Co-Founder 山田雄大氏(左)・ CBDO 木村源基氏(右)
これからもっと一般のユーザーに使ってもらうためには、さらに何が必要なのでしょうか?
木村:端的に言うと、マーケティングかなと思っています。いろんな要因があるんですけども、まだあまり本格的にマーケティングしていません。一つにはクリプト関係のサービスとなると、有料広告が一部規制されている状況があります。TwitterやDiscordを使ったGiveawayと呼ばれるキャンペーンや、インフルエンサーマーケティングを実施してきましたが、それで集まってきた人はWeb3界隈の人たちが多くなっています。
もう一つは、ゲーム内で多少バグが発生していたりするので、今、本当にゲームを見る目がシビアな人が入ってくると、それを理由に抜けられても困るというのもあるので、その対応もやっているところです。もう少しでそれが終わるので、そうなった時にはもっと大々的に一般のゲーマーさんたちに向けたマーケティングをしていきます。
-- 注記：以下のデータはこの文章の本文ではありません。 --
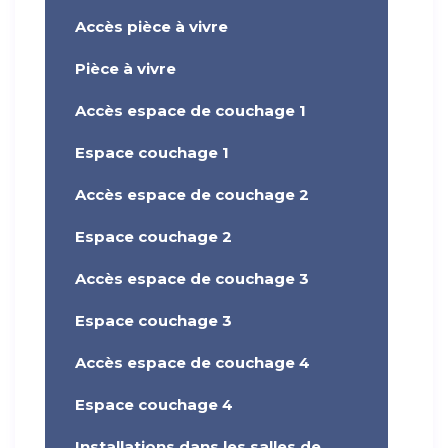
Accès pièce à vivre
Pièce à vivre
Accès espace de couchage 1
Espace couchage 1
Accès espace de couchage 2
Espace couchage 2
Accès espace de couchage 3
Espace couchage 3
Accès espace de couchage 4
Espace couchage 4
Installations dans les salles de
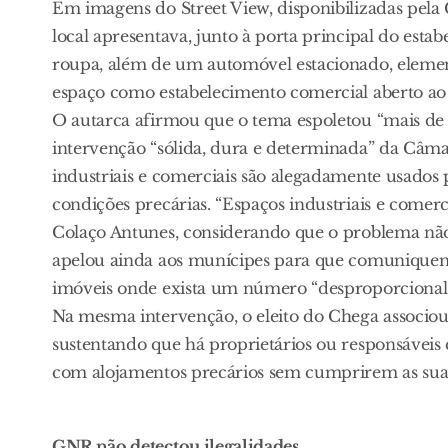
Em imagens do Street View, disponibilizadas pela
local apresentava, junto à porta principal do est
roupa, além de um automóvel estacionado, eleme
espaço como estabelecimento comercial aberto ao
O autarca afirmou que o tema espoletou “mais de
intervenção “sólida, dura e determinada” da Câm
industriais e comerciais são alegadamente usados 
condições precárias. “Espaços industriais e comerc
Colaço Antunes, considerando que o problema não 
apelou ainda aos munícipes para que comuniquem 
imóveis onde exista um número “desproporcional” 
Na mesma intervenção, o eleito do Chega associou es
sustentando que há proprietários ou responsáveis 
com alojamentos precários sem cumprirem as suas 
GNR não detectou ilegalidades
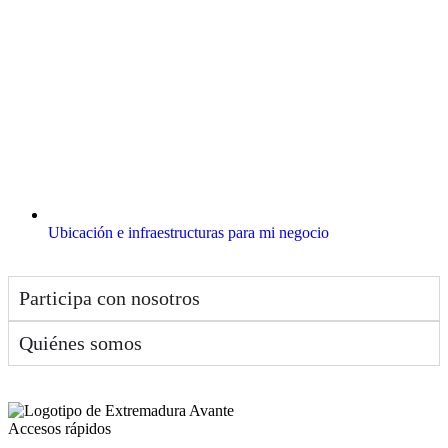
Ubicación e infraestructuras para mi negocio
Participa con nosotros
Quiénes somos
Accesos rápidos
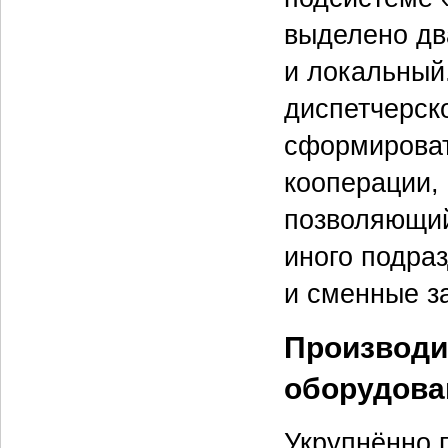
выделено дв
и локальный
диспетчерско
сформироват
кооперации,
позволяющий
иного подра
и сменные з
Производи
оборудова
Укрупнённо п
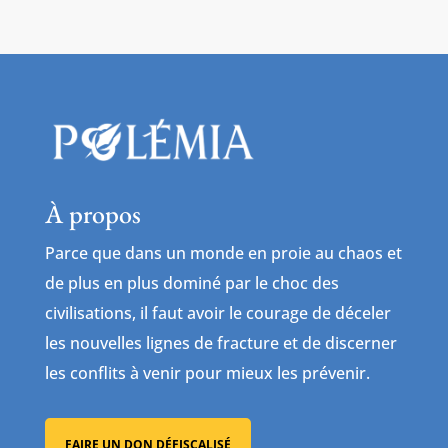
À propos
Parce que dans un monde en proie au chaos et
de plus en plus dominé par le choc des
civilisations, il faut avoir le courage de déceler
les nouvelles lignes de fracture et de discerner
les conflits à venir pour mieux les prévenir.
FAIRE UN DON DÉFISCALISÉ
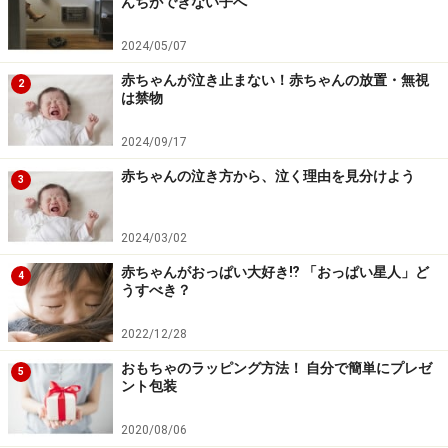
んちができない子へ
2024/05/07
赤ちゃんが泣き止まない！赤ちゃんの放置・無視
2
は禁物
2024/09/17
赤ちゃんの泣き方から、泣く理由を見分けよう
3
2024/03/02
赤ちゃんがおっぱい大好き⁉︎ 「おっぱい星人」ど
4
うすべき？
2022/12/28
おもちゃのラッピング方法！ 自分で簡単にプレゼ
5
ント包装
2020/08/06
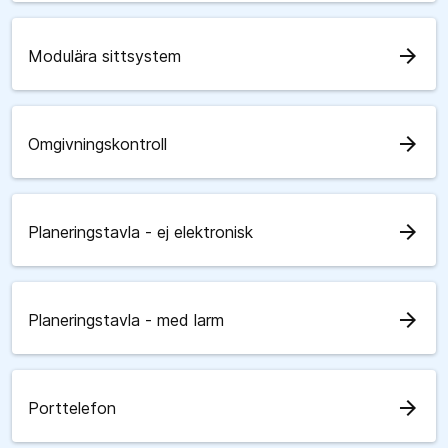
arrow_forward
Modulära sittsystem
arrow_forward
Omgivningskontroll
arrow_forward
Planeringstavla - ej elektronisk
arrow_forward
Planeringstavla - med larm
arrow_forward
Porttelefon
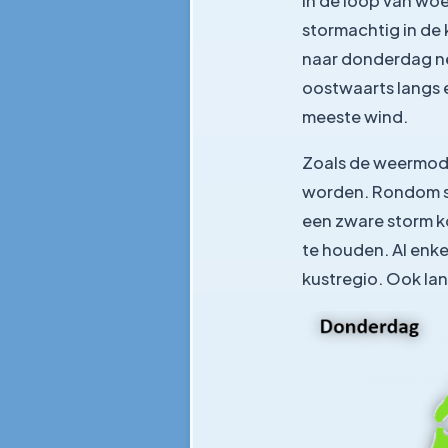
In de loop van woe
stormachtig in de k
naar donderdag ne
oostwaarts langs 
meeste wind.
Zoals de weermodel
worden. Rondom st
een zware storm k
te houden. Al enk
kustregio. Ook la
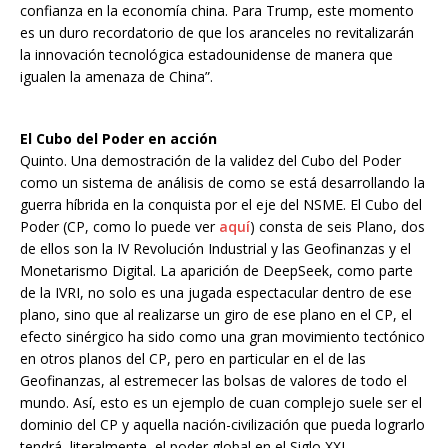
confianza en la economía china. Para Trump, este momento
es un duro recordatorio de que los aranceles no revitalizarán
la innovación tecnológica estadounidense de manera que
igualen la amenaza de China”.
El Cubo del Poder en acción
Quinto. Una demostración de la validez del Cubo del Poder
como un sistema de análisis de como se está desarrollando la
guerra híbrida en la conquista por el eje del NSME. El Cubo del
Poder (CP, como lo puede ver
aquí
) consta de seis Plano, dos
de ellos son la IV Revolución Industrial y las Geofinanzas y el
Monetarismo Digital. La aparición de DeepSeek, como parte
de la IVRI, no solo es una jugada espectacular dentro de ese
plano, sino que al realizarse un giro de ese plano en el CP, el
efecto sinérgico ha sido como una gran movimiento tectónico
en otros planos del CP, pero en particular en el de las
Geofinanzas, al estremecer las bolsas de valores de todo el
mundo. Así, esto es un ejemplo de cuan complejo suele ser el
dominio del CP y aquella nación-civilización que pueda lograrlo
tendrá, literalmente, el poder global en el Siglo XXI.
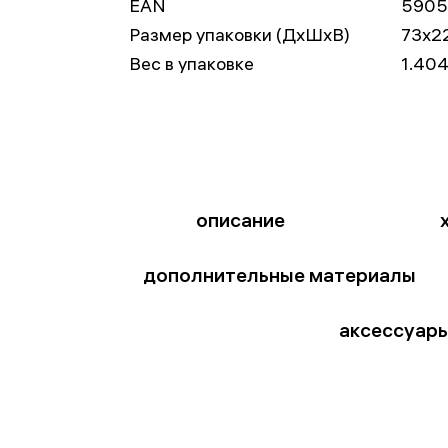
EAN
590
Размер упаковки (ДxШxВ)
73x2
Вес в упаковке
1.404
описание
дополнительные материалы
аксессуар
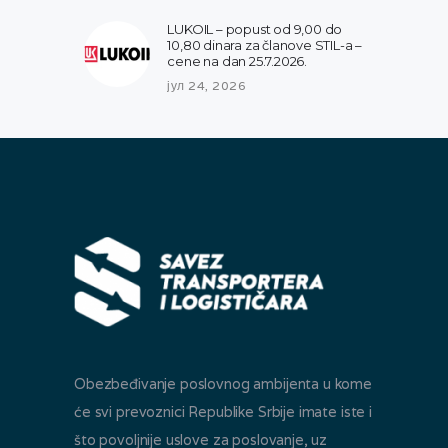
LUKOIL – popust od 9,00 do
10,80 dinara za članove STIL-a –
cene na dan 25.7.2026.
јул 24, 2026
Obezbeđivanje poslovnog ambijenta u kome
će svi prevoznici Republike Srbije imate iste i
što povoljnije uslove za poslovanje, uz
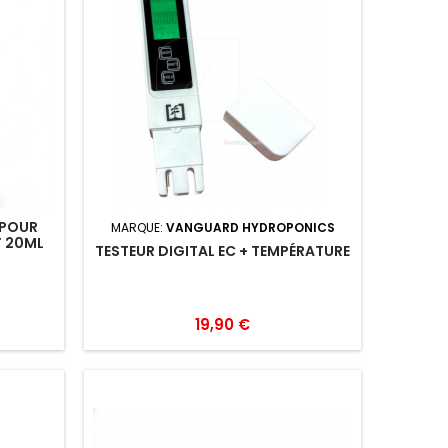
 POUR
MARQUE:
VANGUARD HYDROPONICS
T 20ML
TESTEUR DIGITAL EC + TEMPÉRATURE
19,90 €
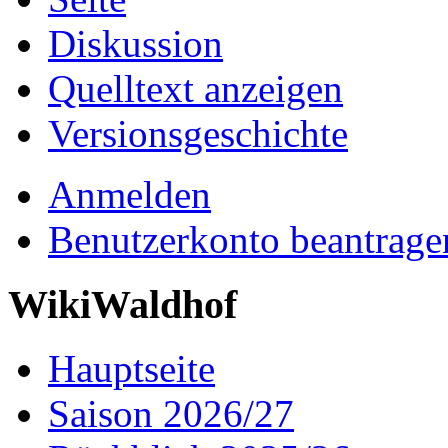
Diskussion
Quelltext anzeigen
Versionsgeschichte
Anmelden
Benutzerkonto beantrage
WikiWaldhof
Hauptseite
Saison 2026/27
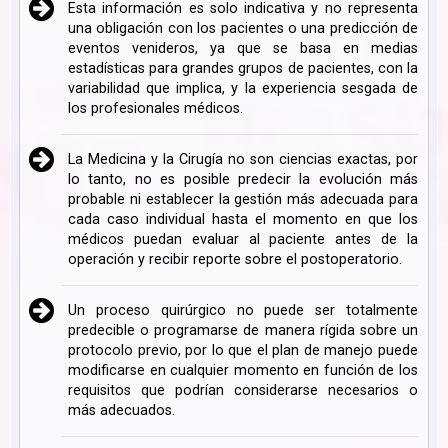
Esta información es solo indicativa y no representa
una obligación con los pacientes o una predicción de
eventos venideros, ya que se basa en medias
estadísticas para grandes grupos de pacientes, con la
variabilidad que implica, y la experiencia sesgada de
los profesionales médicos.
La Medicina y la Cirugía no son ciencias exactas, por
lo tanto, no es posible predecir la evolución más
probable ni establecer la gestión más adecuada para
cada caso individual hasta el momento en que los
médicos puedan evaluar al paciente antes de la
operación y recibir reporte sobre el postoperatorio.
Un proceso quirúrgico no puede ser totalmente
predecible o programarse de manera rígida sobre un
protocolo previo, por lo que el plan de manejo puede
modificarse en cualquier momento en función de los
requisitos que podrían considerarse necesarios o
más adecuados.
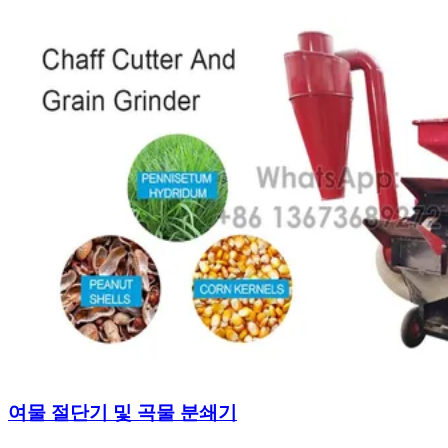
여물 절단기 및 곡물 분쇄기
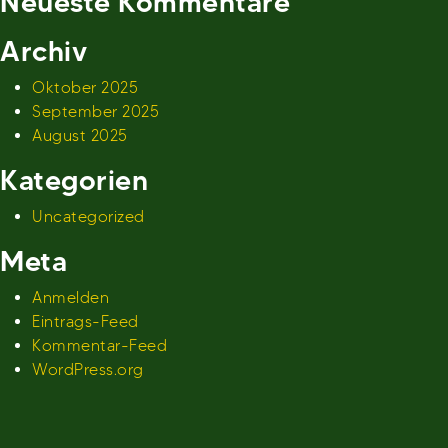
Neueste Kommentare
Archiv
Oktober 2025
September 2025
August 2025
Kategorien
Uncategorized
Meta
Anmelden
Eintrags-Feed
Kommentar-Feed
WordPress.org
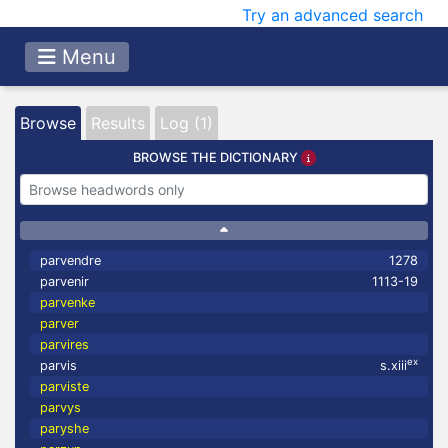
Try an advanced search
Menu
Browse
Results
Log (1)
BROWSE THE DICTIONARY
parvendre
1278
parvenir
1113-19
parvenke
parver
parvires
ex
parvis
s.xiii
parviste
parvys
paryshe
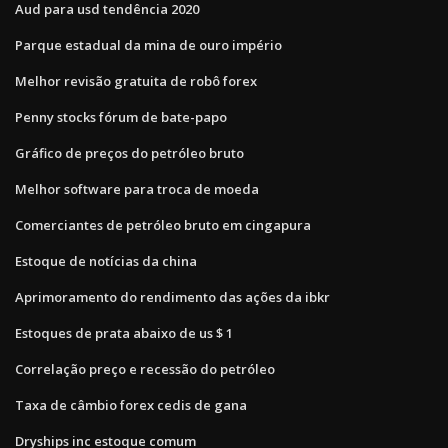
Aud para usd tendência 2020
Parque estadual da mina de ouro império
Melhor revisão gratuita de robô forex
Penny stocks fórum de bate-papo
Gráfico de preços do petróleo bruto
Melhor software para troca de moeda
Comerciantes de petróleo bruto em cingapura
Estoque de notícias da china
Aprimoramento do rendimento das ações da ibkr
Estoques de prata abaixo de us $ 1
Correlação preço e recessão do petróleo
Taxa de câmbio forex cedis de gana
Dryships inc estoque comum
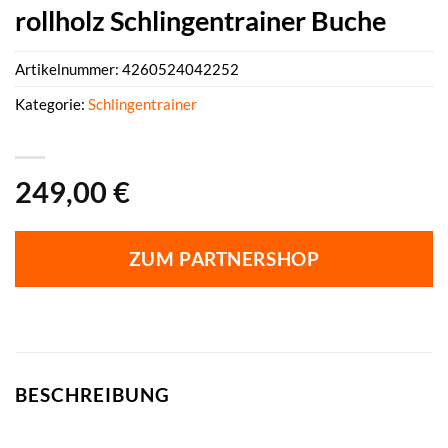
rollholz Schlingentrainer Buche
Artikelnummer:
4260524042252
Kategorie:
Schlingentrainer
249,00
€
ZUM PARTNERSHOP
BESCHREIBUNG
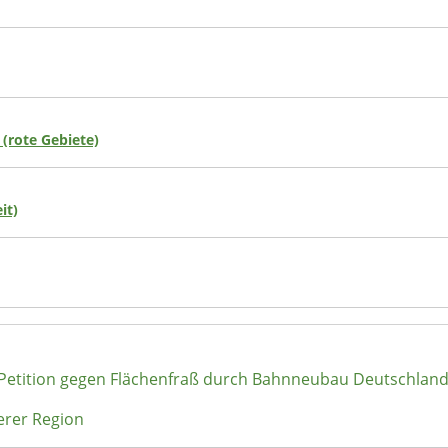
 (rote Gebiete)
it)
 Petition gegen Flächenfraß durch Bahnneubau Deutschlan
erer Region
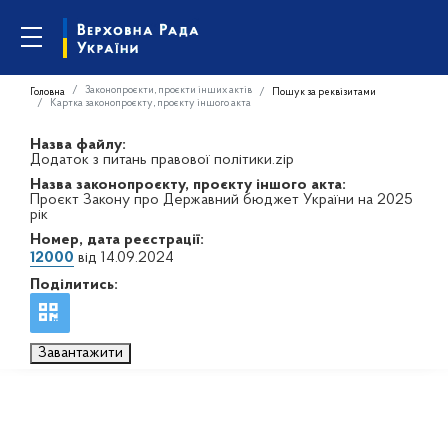
Законопроєкти, проєкти інших актів
Головна
Пошук за реквізитами
Картка законопроєкту, проєкту іншого акта
Назва файлу:
Додаток з питань правової політики.zip
Назва законопроєкту, проєкту іншого акта:
Проєкт Закону про Державний бюджет України на 2025
рік
Номер, дата реєстрації:
12000
від 14.09.2024
Поділитись:
Завантажити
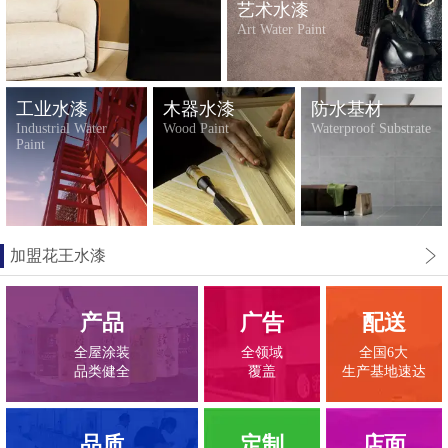
艺术水漆
Art Water Paint
工业水漆
木器水漆
防水基材
Industrial Water
Wood Paint
Waterproof Substrate
Paint
加盟花王水漆
产品
广告
配送
全屋涂装
全领域
全国6大
品类健全
覆盖
生产基地速达
品质
定制
店面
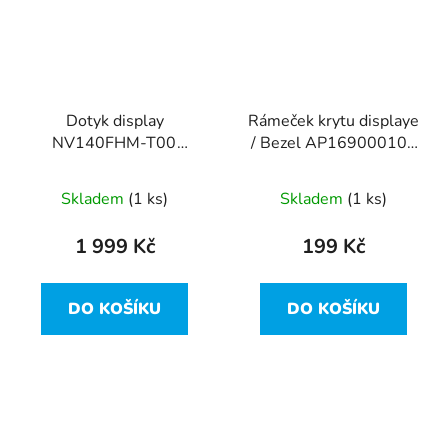
Dotyk display
Rámeček krytu displaye
NV140FHM-T00
/ Bezel AP169000100
1920x1080 40pin Slim
z Lenovo ThinkPad
Lenovo ThinkPad T480
T480
Skladem
(1 ks)
Skladem
(1 ks)
1 999 Kč
199 Kč
DO KOŠÍKU
DO KOŠÍKU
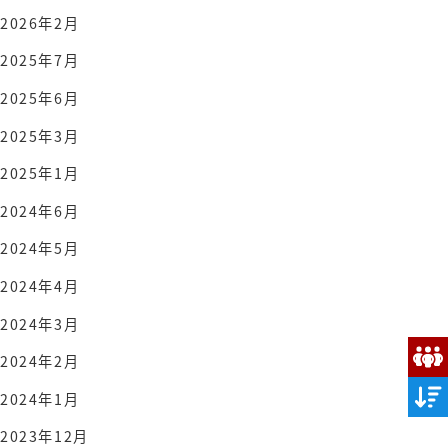
2026年2月
2025年7月
2025年6月
2025年3月
2025年1月
2024年6月
2024年5月
2024年4月
2024年3月
2024年2月
2024年1月
2023年12月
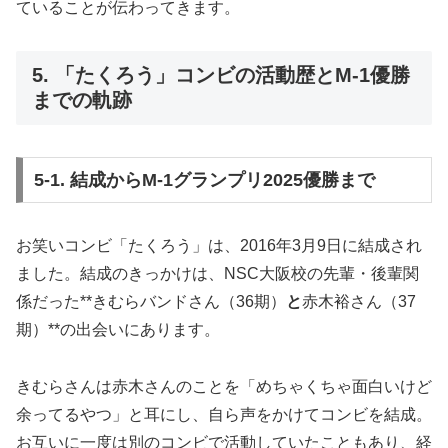
ていることが伝わってきます。
5. 「たくろう」コンビの活動歴とM-1優勝
までの軌跡
5-1. 結成からM-1グランプリ2025優勝まで
お笑いコンビ「たくろう」は、2016年3月9日に結成され
ました。結成のきっかけは、NSC大阪校の先輩・後輩関
係だった**きむらバンドさん（36期）
と
赤木裕さん（37
期）**の出会いにあります。
きむらさんは赤木さんのことを「めちゃくちゃ面白いけど
余ってるやつ」と耳にし、自ら声をかけてコンビを結成。
お互いに一度は別のコンビで活動していたこともあり、経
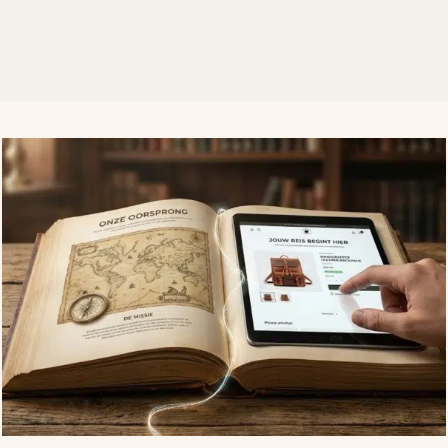
Related Posts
サッカー系のYouTuberやゲーム実況YouTuber、VTuberといったインフルエンサーにマーケティングを手伝ってもらうとか、サッカー系のオンラインメディアに記事を書いてもらうとか、宣伝してもらうとか、そうしたことを通じて、一般のサッカーファンやゲームファンも入ってきてほしいなと思っています。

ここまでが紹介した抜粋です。